Goal of the exercise
Go to the line below that has "spb@rembrend.com", print it and each line after it exactly, and stop after the line that has "Download brochure"; leave out pictures.

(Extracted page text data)
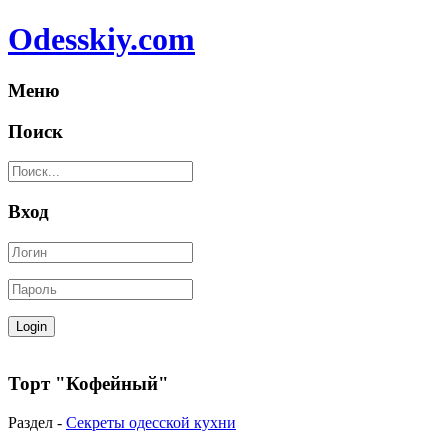
Odesskiy.com
Меню
Поиск
Вход
Торт "Кофейный"
Раздел -
Секреты одесской кухни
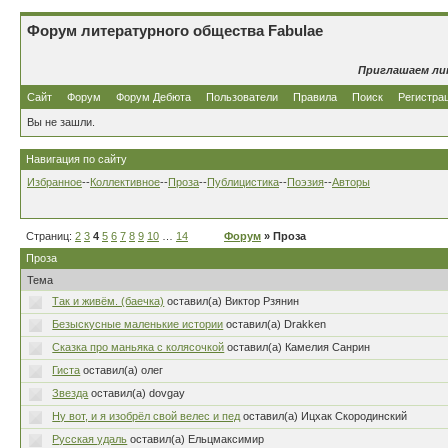
Форум литературного общества Fabulae
Приглашаем ли
Сайт
Форум
Форум Дебюта
Пользователи
Правила
Поиск
Регистра
Вы не зашли.
Навигация по сайту
Избранное
--
Коллективное
--
Проза
--
Публицистика
--
Поэзия
--
Авторы
Страниц:
2
3
4
5
6
7
8
9
10
…
14
Форум
» Проза
Проза
Тема
Так и живём. (баечка)
оставил(а) Виктор Рзянин
Безыскусные маленькие истории
оставил(а) Drakken
Сказка про маньяка с колясочкой
оставил(а) Камелия Санрин
Гиста
оставил(а) олег
Звезда
оставил(а) dovgay
Ну вот, и я изобрёл свой велес и пед
оставил(а) Ицхак Скородинский
Русская удаль
оставил(а) Ельцмаксимир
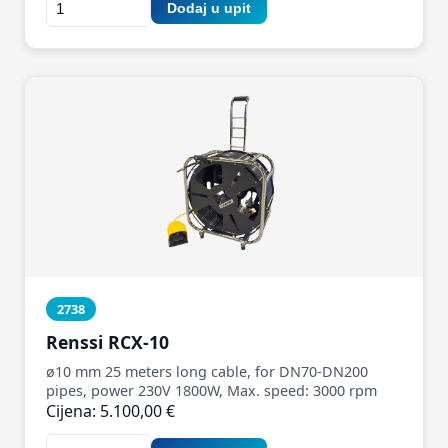
Dodaj u upit
2738
Renssi RCX-10
ø10 mm 25 meters long cable, for DN70-DN200
pipes, power 230V 1800W, Max. speed: 3000 rpm
Cijena: 5.100,00 €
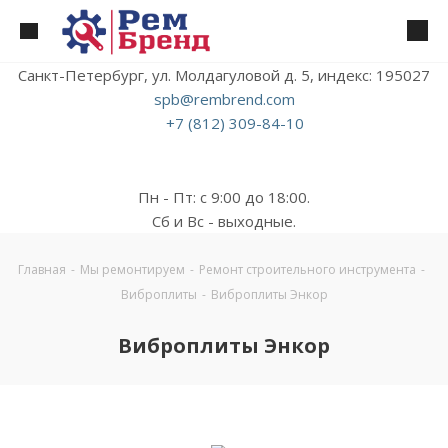
Санкт-Петербург, ул. Молдагуловой д. 5, индекс: 195027
spb@rembrend.com
+7 (812) 309-84-10
Пн - Пт: с 9:00 до 18:00.
Сб и Вс - выходные.
Главная
-
Мы ремонтируем
-
Ремонт строительного инструмента
-
Виброплиты
-
Виброплиты Энкор
Виброплиты Энкор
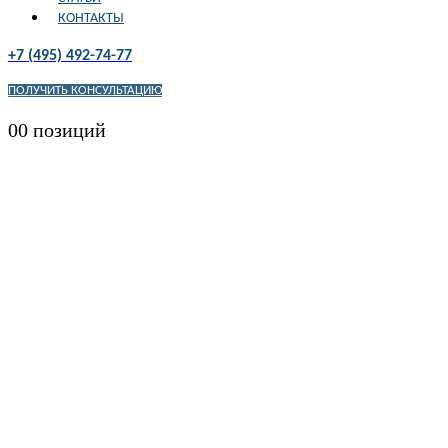
КОНТАКТЫ
+7 (495) 492-74-77
ПОЛУЧИТЬ КОНСУЛЬТАЦИЮ
0
0 позиций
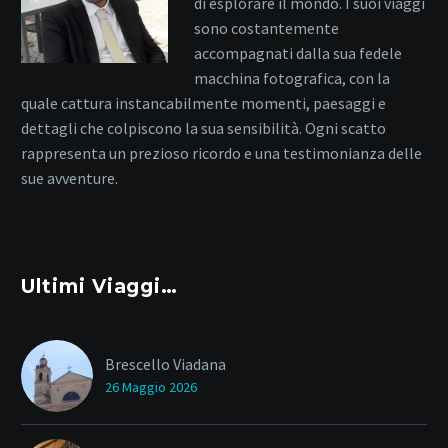
di esplorare il mondo. I suoi viaggi
sono costantemente
accompagnati dalla sua fedele
macchina fotografica, con la
quale cattura instancabilmente momenti, paesaggi e
dettagli che colpiscono la sua sensibilità. Ogni scatto
rappresenta un prezioso ricordo e una testimonianza delle
sue avventure.
Ultimi Viaggi…
Brescello Viadana
26 Maggio 2026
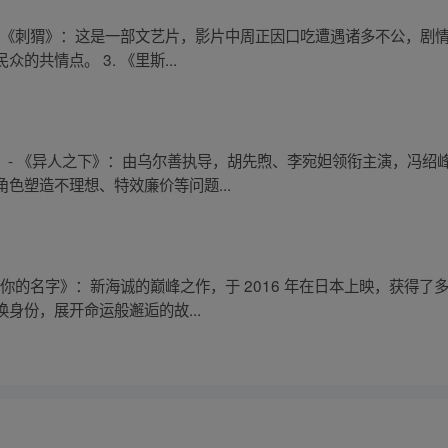
. 《刺猬》：这是一部文艺片，影片中周正因口吃遭遇诸多不公，剧情令
共情点。 3. 《里斯...
： - 《异人之下》：由乌尔善执导，胡先煦、李宛妲领衔主演，冯
色塑造不理想、特效廉价等问题...
 《你的名字》：新海诚的巅峰之作，于 2016 年在日本上映，获得
身份，展开命运般邂逅的故...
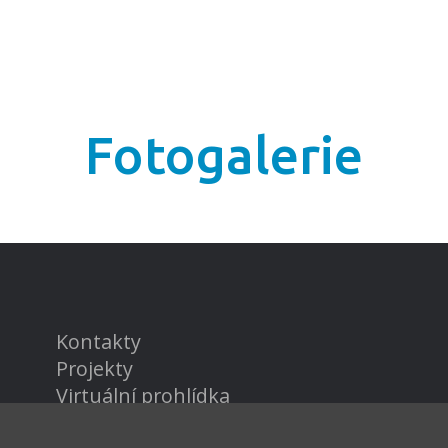
Fotogalerie
Kontakty
Projekty
Virtuální prohlídka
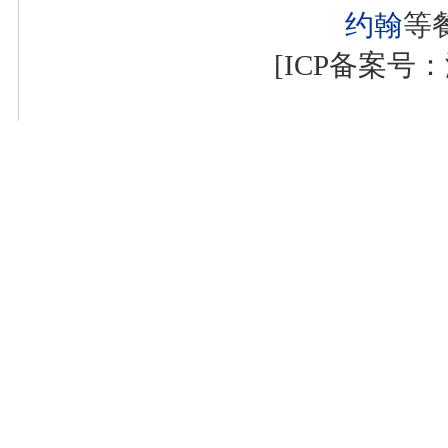
约翰
等
[ICP备案号：浙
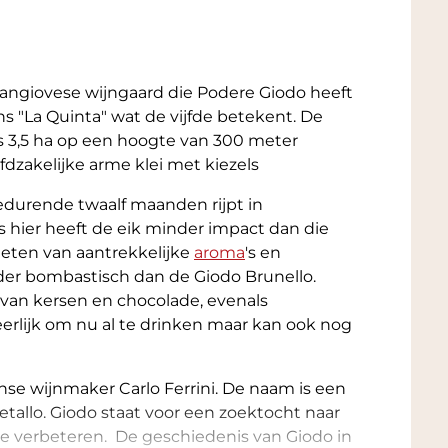
angiovese wijngaard die Podere Giodo heeft
ns "La Quinta" wat de vijfde betekent. De
s 3,5 ha op een hoogte van 300 meter
dzakelijke arme klei met kiezels
gedurende twaalf maanden rijpt in
s hier heeft de eik minder impact dan die
ieten van aantrekkelijke
aroma
's en
der bombastisch dan de Giodo Brunello.
van kersen en chocolade, evenals
erlijk om nu al te drinken maar kan ook nog
nse wijnmaker Carlo Ferrini. De naam is een
tallo. Giodo staat voor een zoektocht naar
e verbeteren. De geschiedenis van Giodo in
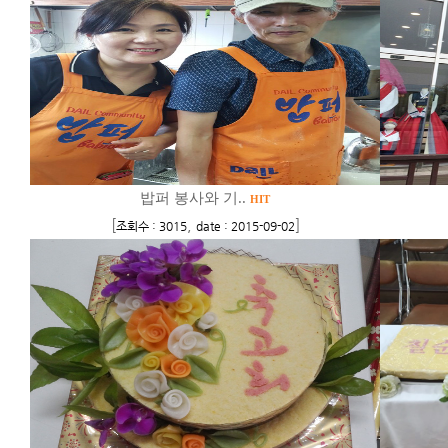
밥퍼 봉사와 기..
HIT
[
,
]
조회수 : 3015
date : 2015-09-02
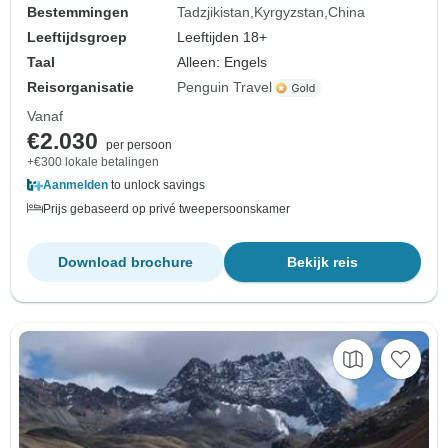
Bestemmingen
Tadzjikistan
Kyrgyzstan
China
Leeftijdsgroep
Leeftijden 18+
Taal
Alleen: Engels
Reisorganisatie
Penguin Travel
Vanaf
€2.030
per persoon
+€300 lokale betalingen
Aanmelden
to unlock savings
Prijs gebaseerd op privé tweepersoonskamer
Download brochure
Bekijk reis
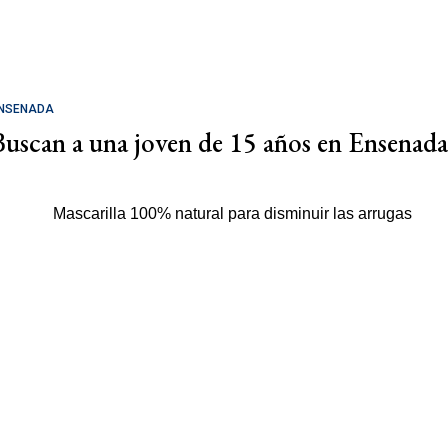
NSENADA
Buscan a una joven de 15 años en Ensenada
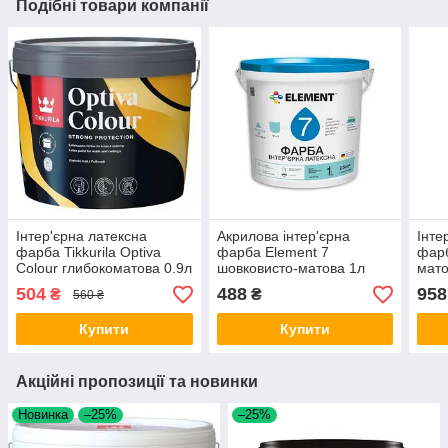
Подібні товари компанії
Інтер'єрна латексна
Акрилова інтер'єрна
Інте
фарба Tikkurila Optiva
фарба Element 7
фарб
Colour глибокоматова 0.9л
шовковисто-матова 1л
мато
504
488
958
₴
₴
560 ₴
Купити
Купити
Акційні пропозиції та новинки
Новинка
–25%
–25%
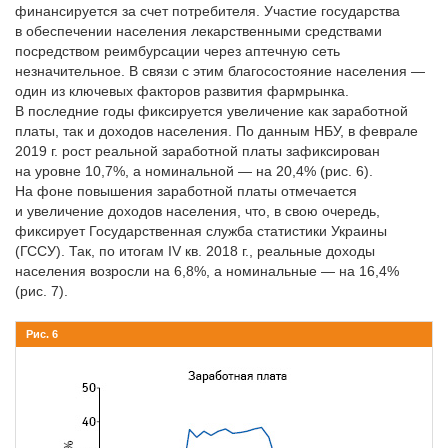
финансируется за счет потребителя. Участие государства
в обеспечении населения лекарственными средствами
посредством реимбурсации через аптечную сеть
незначительное. В связи с этим благосостояние населения —
один из ключевых факторов развития фармрынка.
В последние годы фиксируется увеличение как заработной
платы, так и доходов населения. По данным НБУ, в феврале
2019 г. рост реальной заработной платы зафиксирован
на уровне 10,7%, а номинальной — на 20,4% (рис. 6).
На фоне повышения заработной платы отмечается
и увеличение доходов населения, что, в свою очередь,
фиксирует Государственная служба статистики Украины
(ГССУ). Так, по итогам IV кв. 2018 г., реальные доходы
населения возросли на 6,8%, а номинальные — на 16,4%
(рис. 7).
Рис. 6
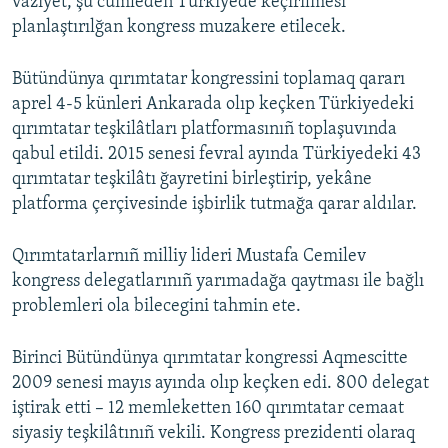
vaziyet, şu cümleden Türkiyede keçirilmesi
planlaştırılğan kongress muzakere etilecek.
Bütündünya qırımtatar kongressini toplamaq qararı
aprel 4-5 künleri Ankarada olıp keçken Türkiyedeki
qırımtatar teşkilâtları platformasınıñ toplaşuvında
qabul etildi. 2015 senesi fevral ayında Türkiyedeki 43
qırımtatar teşkilâtı ğayretini birleştirip, yekâne
platforma çerçivesinde işbirlik tutmağa qarar aldılar.
Qırımtatarlarnıñ milliy lideri Mustafa Cemilev
kongress delegatlarınıñ yarımadağa qaytması ile bağlı
problemleri ola bilecegini tahmin ete.
Birinci Bütündünya qırımtatar kongressi Aqmescitte
2009 senesi mayıs ayında olıp keçken edi. 800 delegat
iştirak etti – 12 memleketten 160 qırımtatar cemaat
siyasiy teşkilâtınıñ vekili. Kongress prezidenti olaraq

Answer section
spb@rembrend.com
+7 (812) 309-84-10
Пн - Пт: с 9:00 до 18:00.
Сб и Вс - выходные.
Главная
-
Мы ремонтируем
-
Ремонт строительного инструмента
-
Виброплиты
-
Виброплиты Энкор
Виброплиты Энкор
КОНТАКТЫ
+7 (495) 492-74-77
ПОЛУЧИТЬ КОНСУЛЬТАЦИЮ
0
0 позиций
di esplorare il mondo. I suoi viaggi
sono costantemente
accompagnati dalla sua fedele
macchina fotografica, con la
quale cattura instancabilmente momenti, paesaggi e
dettagli che colpiscono la sua sensibilità. Ogni scatto
rappresenta un prezioso ricordo e una testimonianza delle
sue avventure.
Ultimi Viaggi…
Brescello Viadana
26 Maggio 2026
. 《刺猬》：这是一部文艺片，影片中周正因口吃遭遇诸多不公，剧情令
共情点。 3. 《里斯...
： - 《异人之下》：由乌尔善执导，胡先煦、李宛妲领衔主演，冯
色塑造不理想、特效廉价等问题...
 《你的名字》：新海诚的巅峰之作，于 2016 年在日本上映，获得
身份，展开命运般邂逅的故...
Fotogalerie
Kontakty
Projekty
Virtuální prohlídka
约翰
等
[ICP备案号：浙
angiovese wijngaard die Podere Giodo heeft
ns "La Quinta" wat de vijfde betekent. De
s 3,5 ha op een hoogte van 300 meter
dzakelijke arme klei met kiezels
gedurende twaalf maanden rijpt in
s hier heeft de eik minder impact dan die
ieten van aantrekkelijke
aroma
's en
der bombastisch dan de Giodo Brunello.
van kersen en chocolade, evenals
erlijk om nu al te drinken maar kan ook nog
nse wijnmaker Carlo Ferrini. De naam is een
tallo. Giodo staat voor een zoektocht naar
e verbeteren. De geschiedenis van Giodo in
밥퍼 봉사와 기..
HIT
[
,
]
조회수 : 3015
date : 2015-09-02
Bestemmingen
Tadzjikistan
Kyrgyzstan
China
Leeftijdsgroep
Leeftijden 18+
Taal
Alleen: Engels
Reisorganisatie
Penguin Travel
Vanaf
€2.030
per persoon
+€300 lokale betalingen
Aanmelden
to unlock savings
Prijs gebaseerd op privé tweepersoonskamer
Download brochure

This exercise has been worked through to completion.